ERROR: infer_trtis_backend.cpp:532 TRTIS server failed to parse response with request-id:1 model:
0:03:46.539871495  2643 0x7f0cf80022a0 WARN           nvinferserver gstnvinferserver.cpp:519:gst_nvinfer_server_push_buffer:<primary_gie> error: inference failed with unique-id:1
ERROR from primary_gie: inference failed with unique-id:1
Debug info: gstnvinferserver.cpp(519): gst_nvinfer_server_push_buffer (): /GstPipeline:pipeline/GstBin:primary_gie_bin/GstNvInferServer:primary_gie
Quitting
ERROR: infer_trtis_server.cpp:276 TRTIS: failed to get response status, trtis_err_str:INTERNAL, err_msg:2 root error(s) found.
  (0) Invalid argument: Input shape axis 0 must equal 8, got shape [5,600,1024,3]
         [[{{node Preprocessor/unstack}}]]
  (1) Invalid argument: Input shape axis 0 must equal 8, got shape [5,600,1024,3]
         [[{{node Preprocessor/unstack}}]]
         [[ExpandDims_4/_199]]
0 successful operations.
0 derived errors ignored.
ERROR: infer_trtis_backend.cpp:532 TRTIS server failed to parse response with request-id:2 model:
ERROR from qtdemux0: Internal data stream error.
Debug info: qtdemux.c(6073): gst_qtdemux_loop (): /GstPipeline:pipeline/GstBin:multi_src_bin/GstBin:src_sub_bin0/GstURIDecodeBin:src_elem/GstDecodeBin:decodebin0/GstQTDemux:qtdemux0:
streaming stopped, reason custom-error (-112)
I0112 01:10:01.644682 2643 model_repository_manager.cc:708] unloading: faster_rcnn_inception_v2:13
I0112 01:10:01.917792 2643 model_repository_manager.cc:816] successfully unloaded 'faster_rcnn_inception_v2' version 13
I0112 01:10:01.918447 2643 server.cc:179] Waiting for in-flight inferences to complete.
I0112 01:10:01.918460 2643 server.cc:194] Timeout 30: Found 0 live models and 0 in-flight requests
App run failed

Some recommendation on how to fix the input shape issue?

Sorry for delay!
Still not yet get clear clues about this issue, will continue to check this.
btw, this error can also find from network.

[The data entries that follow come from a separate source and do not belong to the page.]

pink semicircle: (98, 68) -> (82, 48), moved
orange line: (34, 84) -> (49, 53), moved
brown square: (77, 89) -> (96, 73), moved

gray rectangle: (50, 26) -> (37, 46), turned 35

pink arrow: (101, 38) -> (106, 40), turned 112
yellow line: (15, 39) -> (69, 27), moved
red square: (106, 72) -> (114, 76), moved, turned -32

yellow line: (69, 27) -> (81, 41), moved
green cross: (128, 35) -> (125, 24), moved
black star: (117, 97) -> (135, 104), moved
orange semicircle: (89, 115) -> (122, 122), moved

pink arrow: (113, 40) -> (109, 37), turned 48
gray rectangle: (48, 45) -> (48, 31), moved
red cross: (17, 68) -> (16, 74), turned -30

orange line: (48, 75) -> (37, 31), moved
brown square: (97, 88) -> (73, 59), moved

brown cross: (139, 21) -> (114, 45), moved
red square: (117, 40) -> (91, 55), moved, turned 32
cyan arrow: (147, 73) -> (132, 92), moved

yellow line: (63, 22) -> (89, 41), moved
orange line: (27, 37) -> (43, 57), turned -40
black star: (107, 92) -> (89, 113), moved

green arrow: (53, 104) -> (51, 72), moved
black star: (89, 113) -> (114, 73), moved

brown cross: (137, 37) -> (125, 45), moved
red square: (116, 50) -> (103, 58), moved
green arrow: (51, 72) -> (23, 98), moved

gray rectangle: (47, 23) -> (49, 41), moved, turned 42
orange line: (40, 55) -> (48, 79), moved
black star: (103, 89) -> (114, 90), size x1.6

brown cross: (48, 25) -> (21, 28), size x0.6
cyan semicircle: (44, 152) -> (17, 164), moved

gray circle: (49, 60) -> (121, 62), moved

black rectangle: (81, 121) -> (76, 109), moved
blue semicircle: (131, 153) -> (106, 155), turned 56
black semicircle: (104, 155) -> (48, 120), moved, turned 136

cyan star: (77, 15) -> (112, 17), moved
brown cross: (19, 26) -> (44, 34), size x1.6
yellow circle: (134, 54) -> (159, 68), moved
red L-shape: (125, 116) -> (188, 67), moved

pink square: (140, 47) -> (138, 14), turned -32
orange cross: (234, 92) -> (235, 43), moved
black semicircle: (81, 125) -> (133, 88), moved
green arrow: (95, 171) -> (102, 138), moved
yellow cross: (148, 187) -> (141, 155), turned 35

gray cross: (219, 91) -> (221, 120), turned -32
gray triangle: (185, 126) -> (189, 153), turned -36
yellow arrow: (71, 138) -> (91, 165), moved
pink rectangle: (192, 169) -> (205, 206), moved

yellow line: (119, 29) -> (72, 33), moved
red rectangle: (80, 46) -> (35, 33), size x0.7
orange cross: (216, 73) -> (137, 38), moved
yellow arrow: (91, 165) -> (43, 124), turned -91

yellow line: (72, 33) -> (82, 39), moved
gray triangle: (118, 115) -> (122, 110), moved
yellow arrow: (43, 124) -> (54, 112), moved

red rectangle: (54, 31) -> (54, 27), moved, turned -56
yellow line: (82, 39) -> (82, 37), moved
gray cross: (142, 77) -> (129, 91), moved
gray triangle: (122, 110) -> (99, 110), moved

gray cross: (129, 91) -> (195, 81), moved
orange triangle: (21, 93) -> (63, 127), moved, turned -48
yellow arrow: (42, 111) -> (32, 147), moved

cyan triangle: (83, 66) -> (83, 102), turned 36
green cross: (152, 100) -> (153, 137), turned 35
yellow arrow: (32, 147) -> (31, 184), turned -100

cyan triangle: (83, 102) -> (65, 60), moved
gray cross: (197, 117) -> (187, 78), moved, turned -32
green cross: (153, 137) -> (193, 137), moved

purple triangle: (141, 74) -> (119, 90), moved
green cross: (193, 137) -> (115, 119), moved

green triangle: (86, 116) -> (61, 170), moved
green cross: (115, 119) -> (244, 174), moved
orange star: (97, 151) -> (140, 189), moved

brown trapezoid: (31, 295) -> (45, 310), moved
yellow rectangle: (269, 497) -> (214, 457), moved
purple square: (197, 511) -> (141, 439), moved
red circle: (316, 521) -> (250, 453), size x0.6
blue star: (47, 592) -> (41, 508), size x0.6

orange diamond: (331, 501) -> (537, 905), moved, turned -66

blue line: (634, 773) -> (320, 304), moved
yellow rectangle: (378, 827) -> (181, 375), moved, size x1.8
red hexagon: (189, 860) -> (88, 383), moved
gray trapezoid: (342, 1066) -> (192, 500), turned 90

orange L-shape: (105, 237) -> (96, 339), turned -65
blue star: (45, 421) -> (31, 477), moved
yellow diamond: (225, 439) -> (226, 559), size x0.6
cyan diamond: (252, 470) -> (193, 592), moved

hi @mchi, it seems there is an issue with the TensorFlow Object Detection API producing incomplete input shapes when exporting the graph, reported issue at https://github.com/tensorflow/models/issues/6159

I need to optimize the model as INT8 with NMS Ops placed on the CPU, and deploy it with DS-Triton, what do you recommend me?